In terms of chronological order, this was released after the Dead End Kids film, The Angels Wash Their Faces.

==Plot==
Jimmy Hogan and his gang are caught robbing a post office. Jimmy is given a choice to either go to reform school or work as a messenger boy for the post office as punishment. Jimmy decides to be a messenger boy, and soon drags his pals into the job. The kids eventually enjoy their jobs, especially when their new boss, Frances O'Neill, turns out to be quite attractive.

After becoming friends with fellow messenger boy Bob Prichard, Jimmy decides to hook Bob up with his sister, Marge. He feels that Bob is a much better match for Marge then a local gangster who has been spending too much time with her. Pretty soon, Jimmy's brother Ed returns home from prison. At first, Jimmy is glad to have his brother back home, but pretty soon, he and Ed get mixed up with some gangsters who plan on robbing the post office.

==Cast==

===The Dead End Kids===
- Billy Halop - Jimmy Hogan
- Huntz Hall - Ratholemew 'Pig' Smith

===The Little Tough Guys===
- Hally Chester - B. 'Murph' Murphy
- Billy Benedict - P. 'Trouble' Kearns
- David Gorcey - J. 'Yap' Crawley
- Harris Berger - R. 'Sailor' Walters

===Additional Cast===
- Robert Armstrong - Kirk Graham
- Mary Carlisle - Marge Hogan
- Anne Nagel - Frances O'Neill
- Victor Jory - Ed Hogan
- Buster Crabbe - Chuck Walsh
- El Brendel - 'Baldy'
- Jimmy Butler - Bob Prichard
- George Offerman Jr. - Big Lip

==Production==
The film was based on an original story by Michael Kraike and Sally Sandlin. Universal purchased it in April 1939. In July 1939 the studio said Arthur Lubin would direct it with the Dead End Kids. Filming started early August.

Dead End Kids Billy Halop and Huntz Hall returned to Universal beginning with this film. Universal decided to pair the Dead End Kids with the Little Tough Guys. Pretty soon, most of the other Dead End Kids would also sign on.
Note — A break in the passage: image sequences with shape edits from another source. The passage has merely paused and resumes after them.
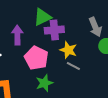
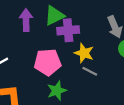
purple arrow: (17, 35) -> (26, 20), moved
pink pentagon: (36, 58) -> (48, 62), turned -30

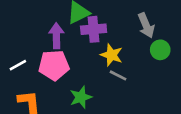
purple arrow: (26, 20) -> (56, 36), moved
pink pentagon: (48, 62) -> (54, 65), moved

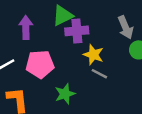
purple arrow: (56, 36) -> (26, 27), moved

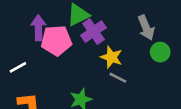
purple cross: (77, 31) -> (94, 32), turned -30
pink pentagon: (40, 64) -> (56, 41), moved

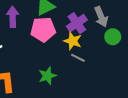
purple cross: (94, 32) -> (77, 23), moved
pink pentagon: (56, 41) -> (43, 29), moved

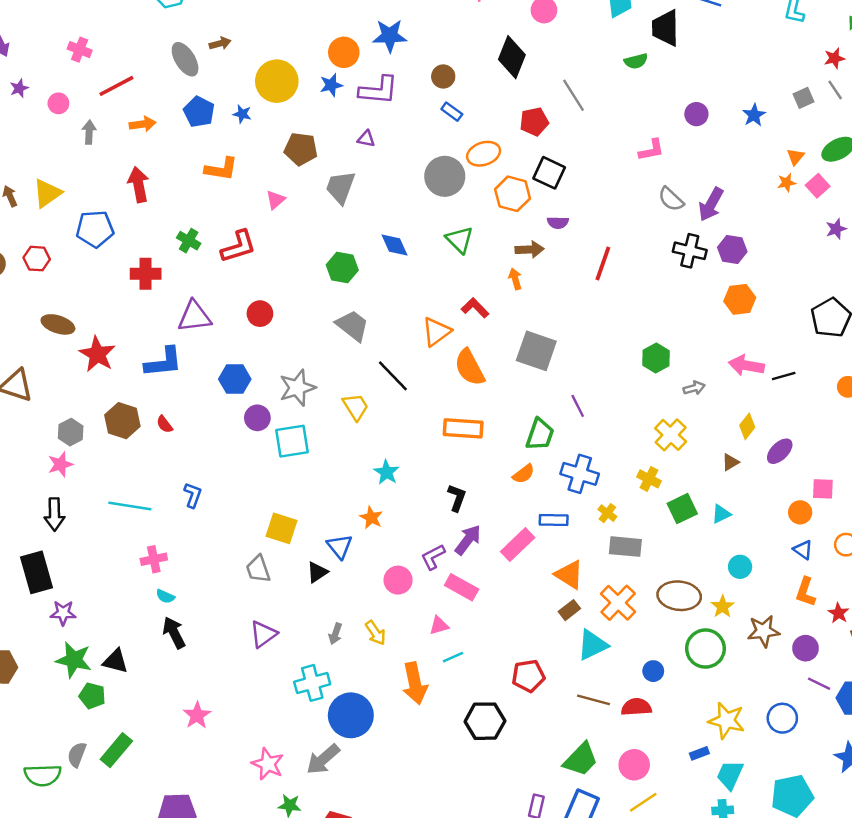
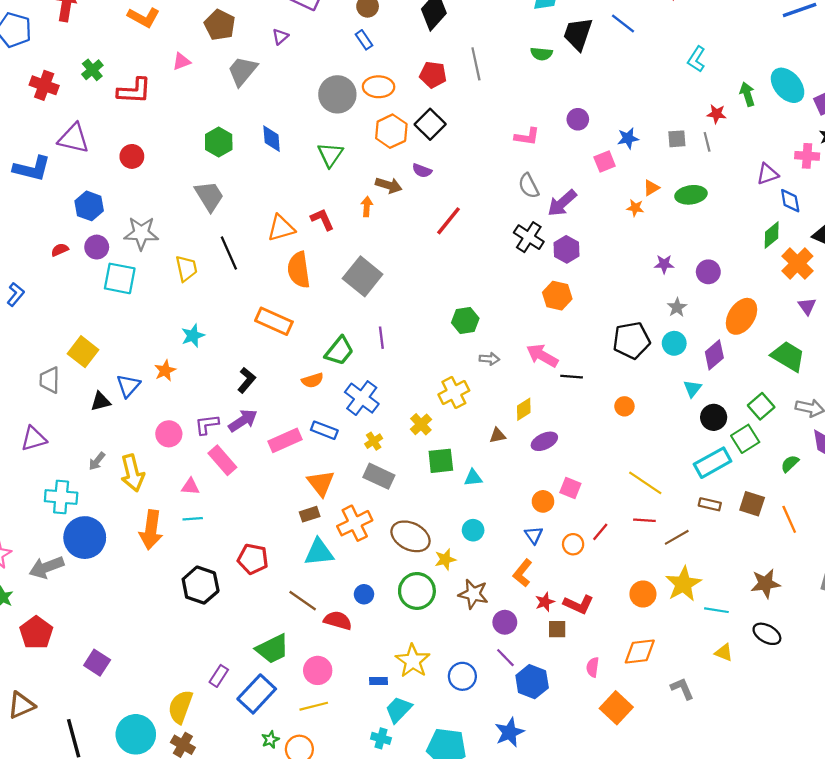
purple triangle: (366, 139) -> (280, 37), turned 48
pink square: (818, 186) -> (605, 162), moved
red semicircle: (164, 424) -> (60, 250), moved, turned 84
yellow arrow: (375, 633) -> (132, 473), size x1.5

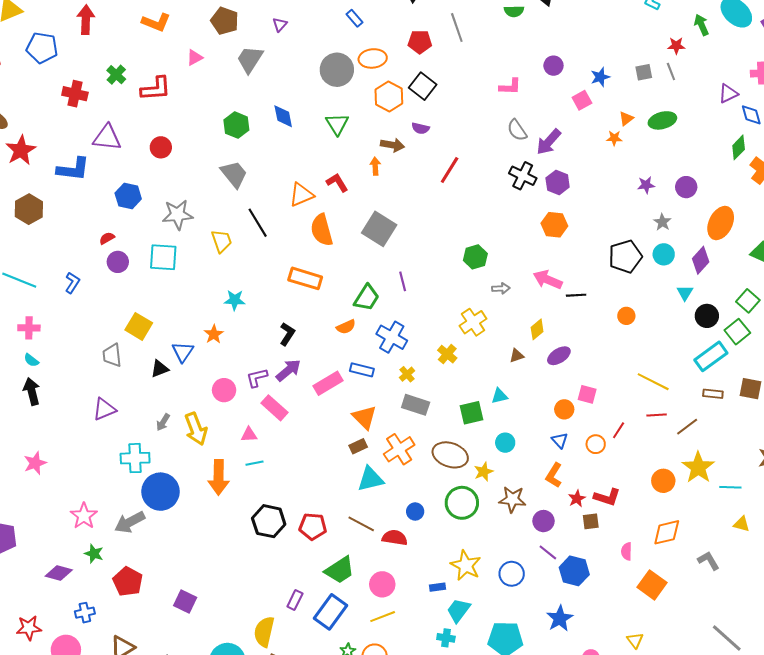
purple circle: (97, 247) -> (118, 262), moved
cyan star: (193, 336) -> (235, 300), turned 30
green square: (441, 461) -> (471, 413), moved
red pentagon: (253, 559) -> (313, 526), moved

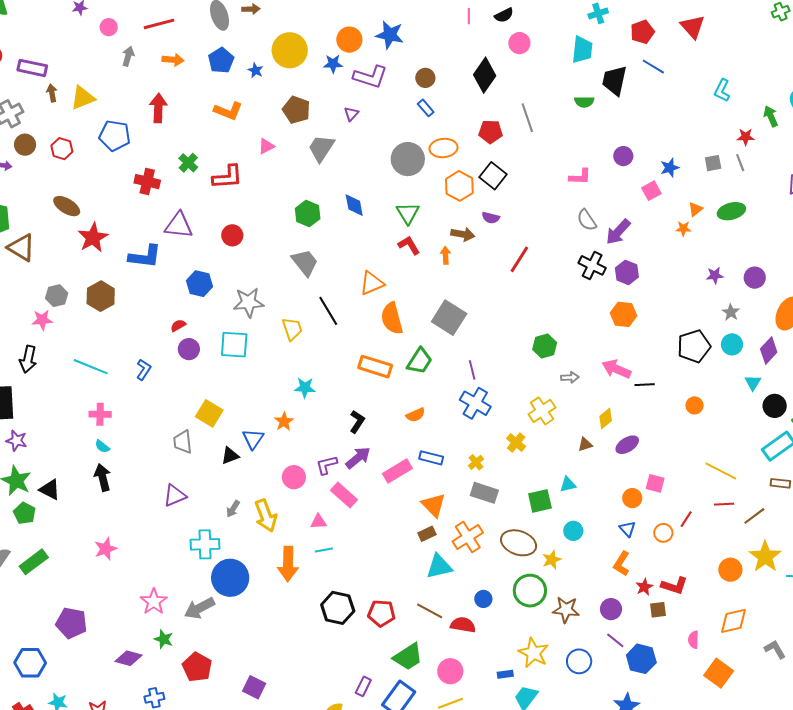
red L-shape: (337, 182) -> (409, 245), moved
green trapezoid: (367, 298) -> (420, 361), moved
blue cross: (392, 337) -> (475, 403), moved
brown star: (512, 499) -> (566, 610), moved

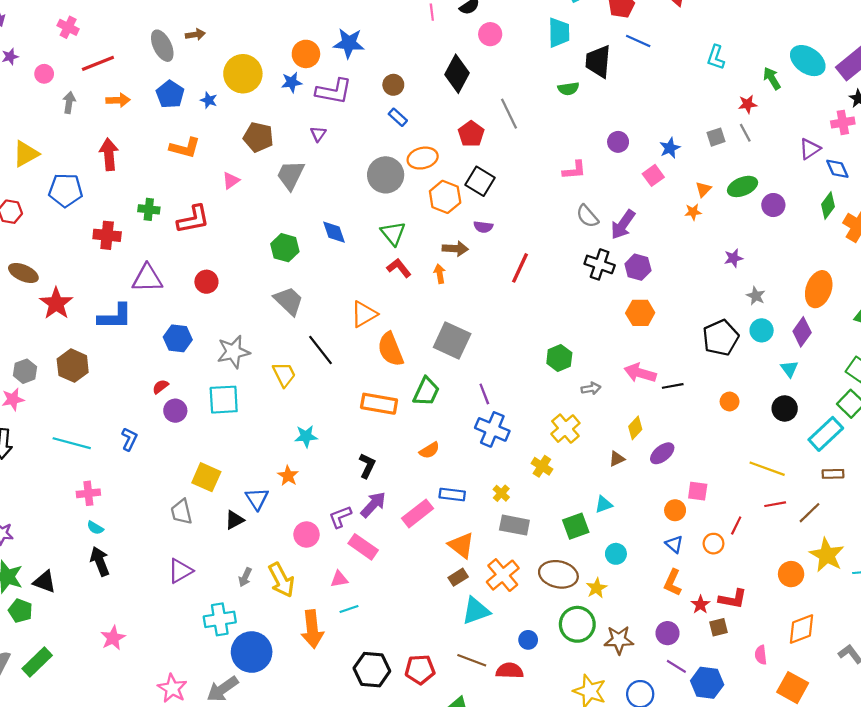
red pentagon: (490, 132) -> (471, 134), turned -30
green cross: (188, 163) -> (149, 209), turned -30
purple circle: (755, 278) -> (773, 205), moved
black circle: (775, 406) -> (785, 408), moved

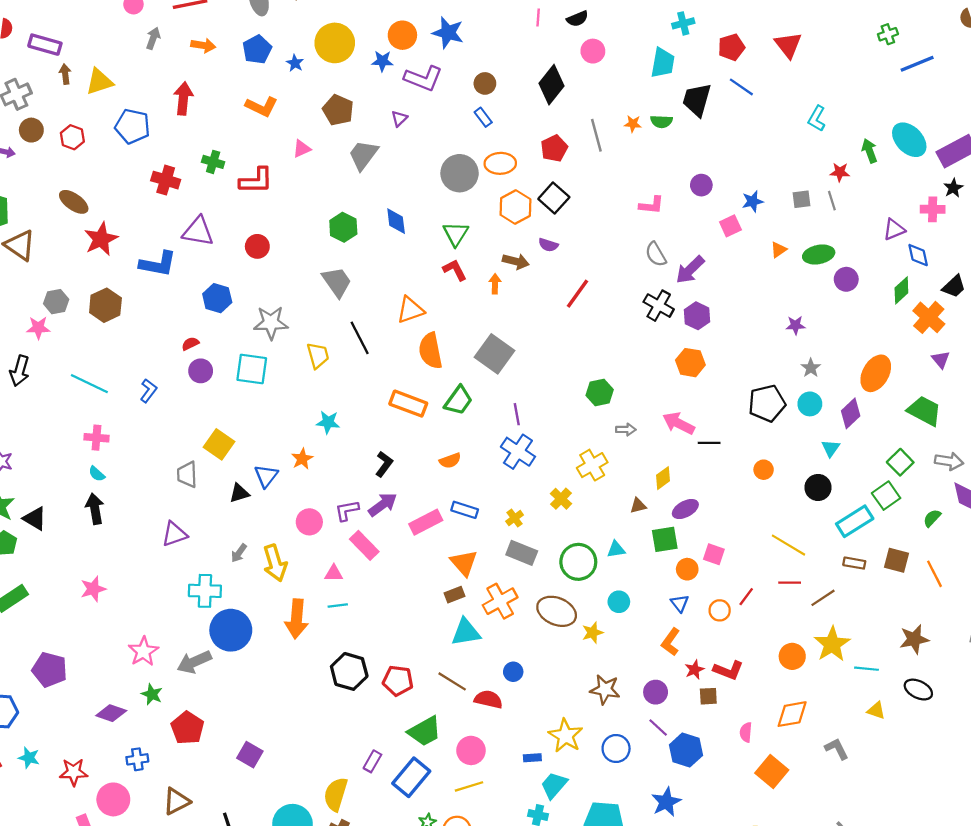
orange star: (693, 212) -> (633, 124), moved
green square: (576, 526) -> (665, 539), moved
green circle: (577, 624) -> (578, 562), moved

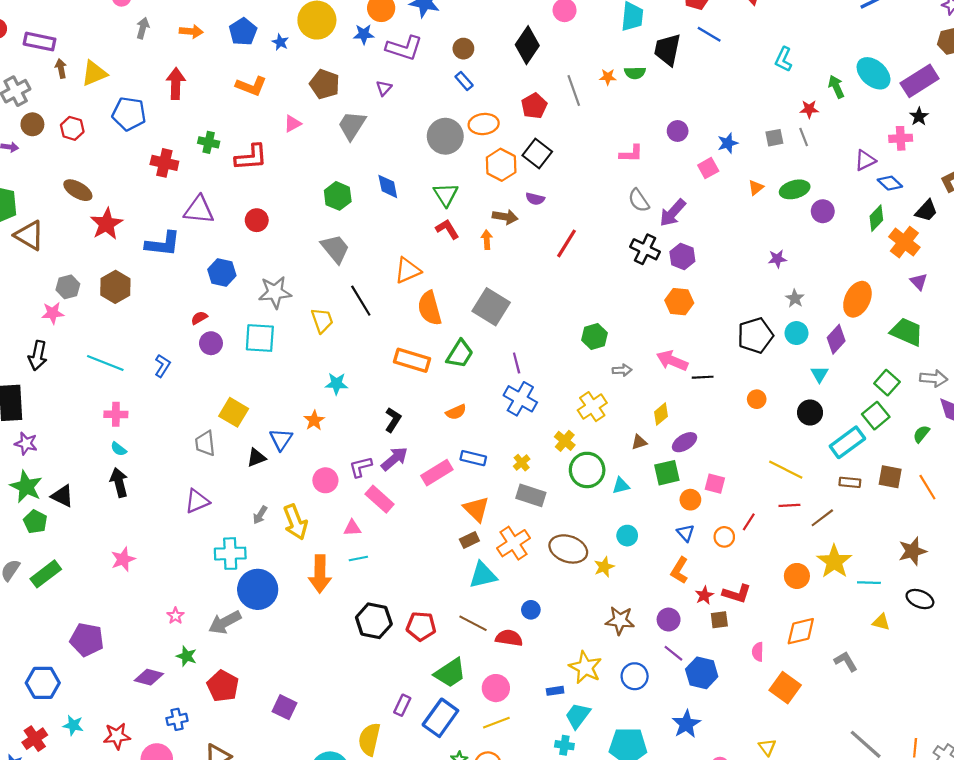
blue diamond: (918, 255) -> (890, 183), turned -30
green circle: (578, 562) -> (587, 470), moved
pink star: (143, 651) -> (175, 616), size x0.6

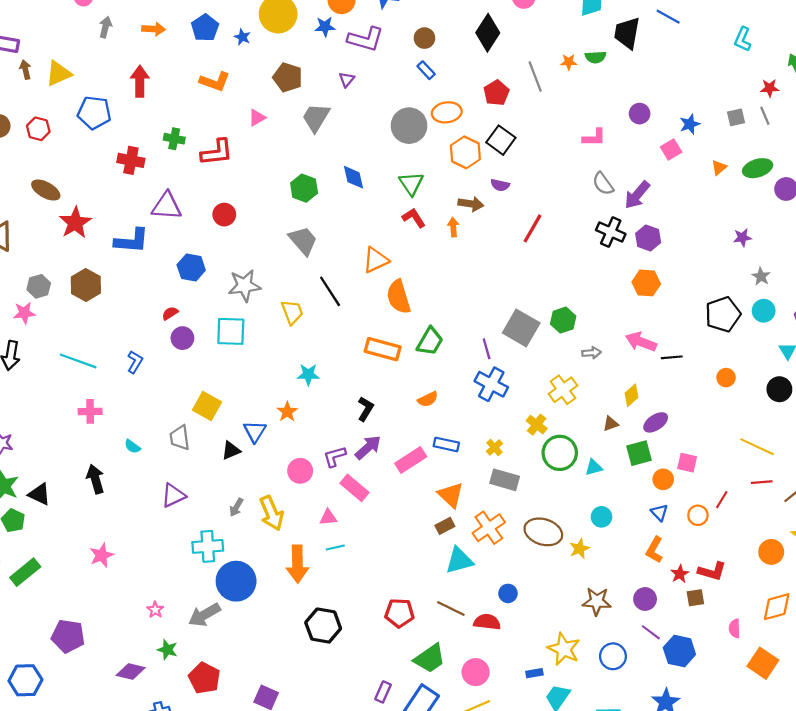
gray square: (491, 307) -> (521, 328), moved
cyan semicircle: (119, 449) -> (132, 446), moved
black hexagon: (374, 621) -> (323, 626), moved

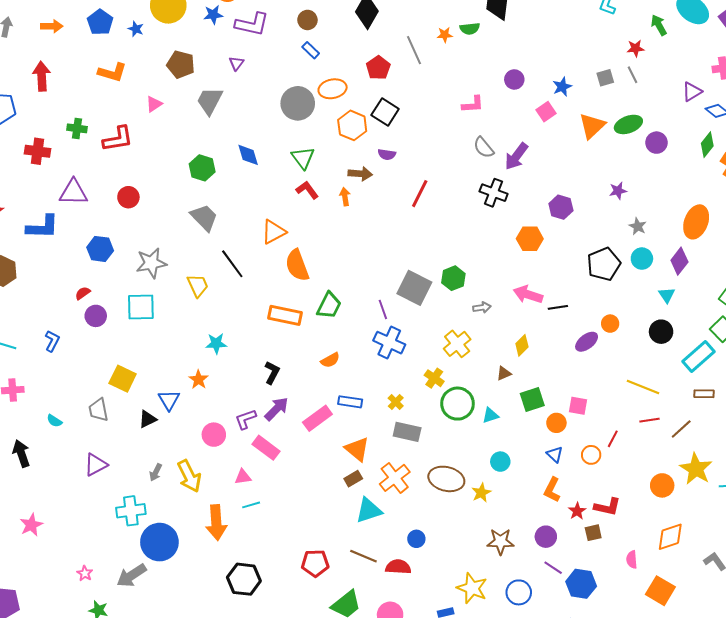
orange triangle: (719, 167) -> (592, 126), size x1.8
purple hexagon: (648, 238) -> (561, 207), moved
purple ellipse: (656, 422) -> (587, 342), moved

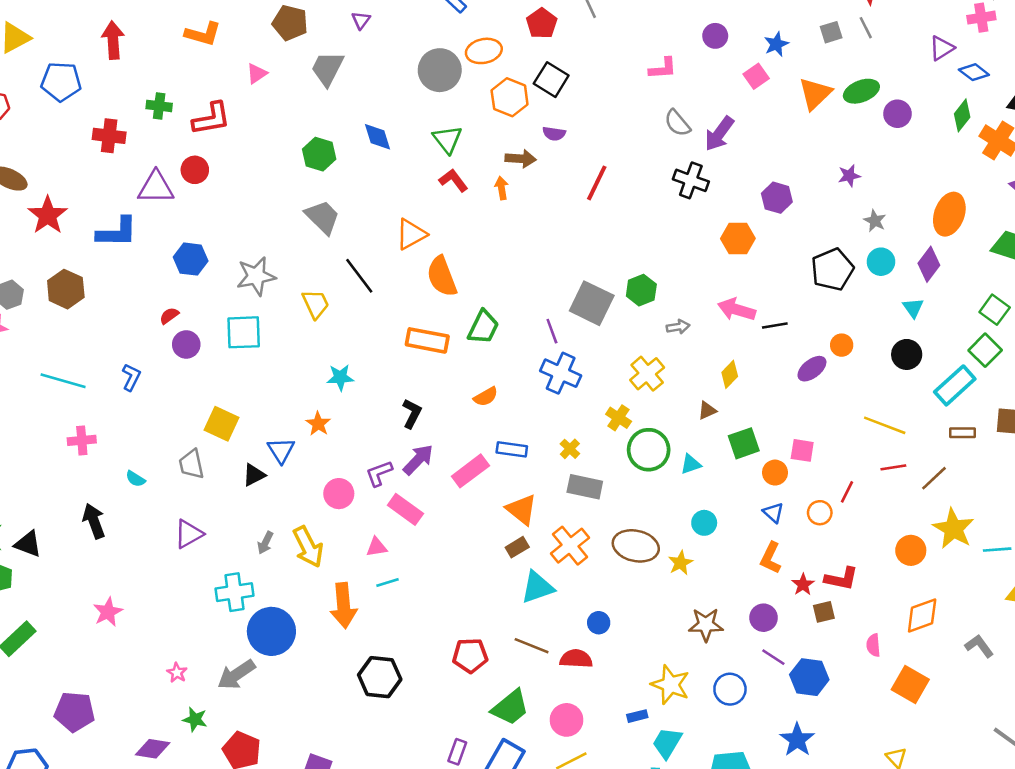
red circle: (128, 197) -> (195, 170), moved

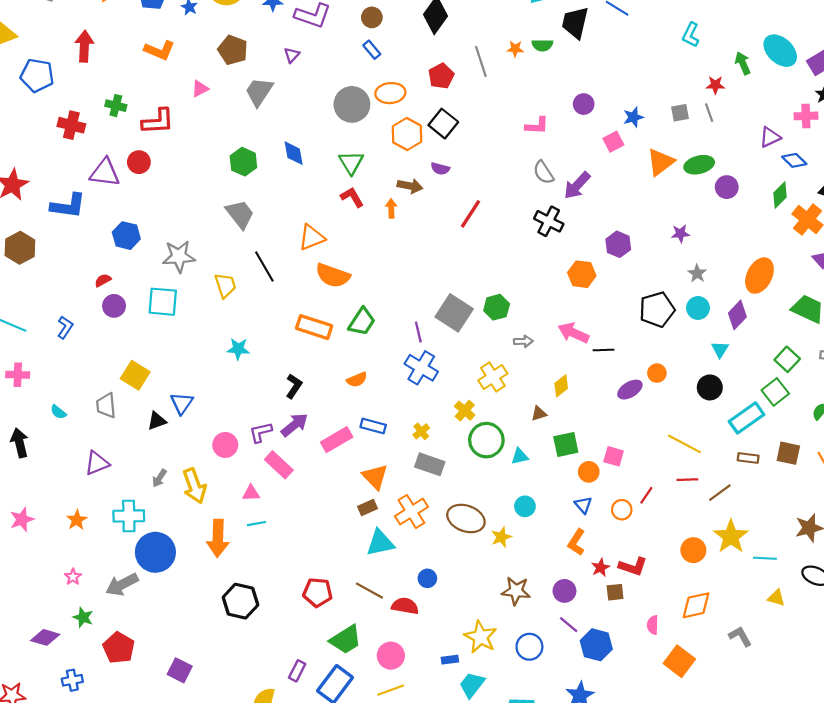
orange semicircle: (442, 276) -> (333, 276), turned -56
orange star: (318, 424) -> (77, 520), moved

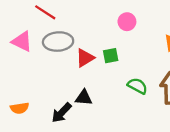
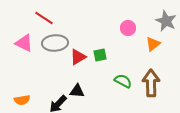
pink circle: (127, 22) -> (128, 28), moved

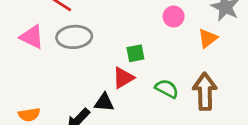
red triangle: (78, 57) -> (123, 78), moved

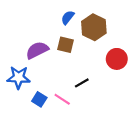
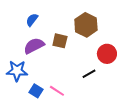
blue semicircle: (68, 17) -> (32, 20), moved
black line: (82, 83) -> (89, 74), moved

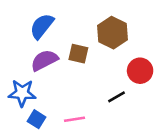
blue semicircle: (32, 20) -> (42, 26), size x1.5
blue square: (36, 91) -> (37, 119), moved
pink line: (57, 91) -> (75, 119), turned -42

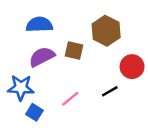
blue semicircle: (42, 26) -> (39, 25), turned 50
pink line: (75, 119) -> (70, 99), moved, turned -30

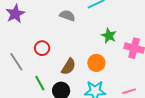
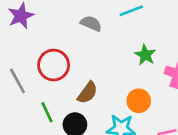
red circle: (42, 48) -> (54, 65), size x1.5
orange circle: (96, 63) -> (139, 101), moved

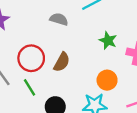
brown semicircle: (87, 93) -> (62, 62), moved
green line: (47, 112) -> (30, 87), moved

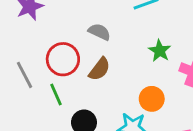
gray semicircle: (59, 19) -> (99, 32), moved

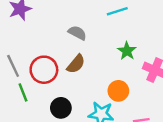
red circle: (63, 59) -> (44, 70), moved
green line: (56, 95) -> (23, 92), moved

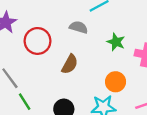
gray semicircle: (77, 33) -> (79, 27), moved
red circle: (44, 70) -> (38, 41), moved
In this film, the billing appears as: Billy Halop and Huntz Hall of the Dead End Kids and the Little Tough Guys.

Most of the Little Tough Guys returned for this film, reprising the roles they had in their previous films. The only regular Little Tough Guy who did not return for this film was 'Monk' (Charles Duncan). Ironically, at one point in this film, Jimmy's sister makes a reference to Monk, even though he is absent.

==Reception==
The Los Angeles Times called it "entertaining... acting is lively and expressive, direction smooth and clear."